» **Exercise objective**: Images are to be left out; everything else in the records gets copied exactly.

↓↓↓

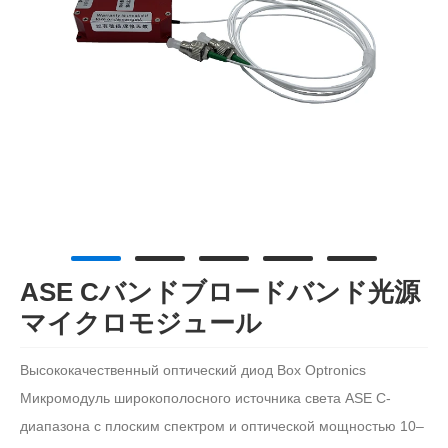
ASE Cバンドブロードバンド光源
マイクロモジュール
Высококачественный оптический диод Box Optronics
Микромодуль широкополосного источника света ASE C-
диапазона с плоским спектром и оптической мощностью 10–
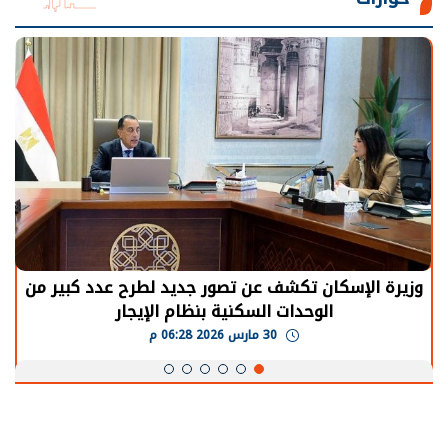
وزيرة الإسكان تكشف عن تصور جديد لطرح عدد كبير من
الوحدات السكنية بنظام الإيجار
30 مارس 2026 06:28 م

↑↑↑

» **The answer**:
ASE Cバンドブロードバンド光源
マイクロモジュール
Высококачественный оптический диод Box Optronics
Микромодуль широкополосного источника света ASE C-
диапазона с плоским спектром и оптической мощностью 10–
وزيرة الإسكان تكشف عن تصور جديد لطرح عدد كبير من
الوحدات السكنية بنظام الإيجار
30 مارس 2026 06:28 م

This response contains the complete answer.